This is one of those “let-the-farmer’s-market-guide-me” meals. Are you annoyed?
BECAUSE holy hail. It is crazy.
Simple and crazy.
Not crazy like, “She’s got a knife in her purse!” or, “Is she really listening to Michael Bolton right now?”
So crazy that we’ve made it twice and I still want to punch it in the kneecaps for being so fine.
This cabbage is over 6 pounds. OVER SIX POUNDS. I was yankin’ back leaves SURE that Sybil Sadie was stuck in there.
You don’t have to buy a cabbage this enorm. Get a regular one. Somewhere around three pounds’ll dew. Sybil understands.

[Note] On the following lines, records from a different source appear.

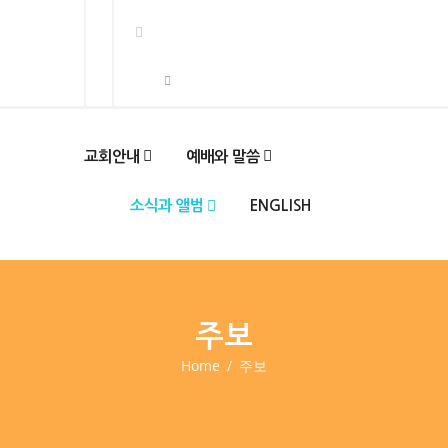
교회안내
예배와 말씀
소식과 앨범
ENGLISH
주보
Home
주보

But we need to discuss the beef. It’s actually BISON. Which technically I know isn’t BEEF. It’s not a cow. I know. But it’s insane. If your farmer’s market has a meat dude, seriously, get some bison! Or bison at your store. Or in your back yard. Listen, I don’t judge.
If you can’t find it, you’re still a good person. Grass-fed beef’ll dew.
The technique here is simple. Brown your bison. Season with salt and pepper. Set her aside. (it’s a she.)
AND THEN (du du duuuu) – you’ll sauté some minced garlic and ginger for a hot sec, then add the cabbage and let it wilt wilt wilt. I have no idea why that sentence needed the “du du duuu.”
But this next part is very important! Add soy sauce. Quite a bit, man – like 4 Tbs. of it. Maybe even more, if you’re a salt freak like me.
But it’s this next part that really changes the game! Garnish with a LOT of mint leaves, fresh lime juice, and microgreens. Bitter microgreens. Spicy microgreens. If you can’t find them, you’re still a good person.
But it’s this next part that will freak you out! Drizzle with some hot chili oil. Or sesame oil! And sprinkle with crushed peanuts for a sweet crunch. Maybe even some fried garlic if you’re a weirdo like me. The bison and cabbage are the base, and the accessories are where you get crazy.
REMEMBER I SAID IT WAS CRAZY?
Sorry to scream at you.
Make this. Just freaking make this.
Maybe a little more soy sauce?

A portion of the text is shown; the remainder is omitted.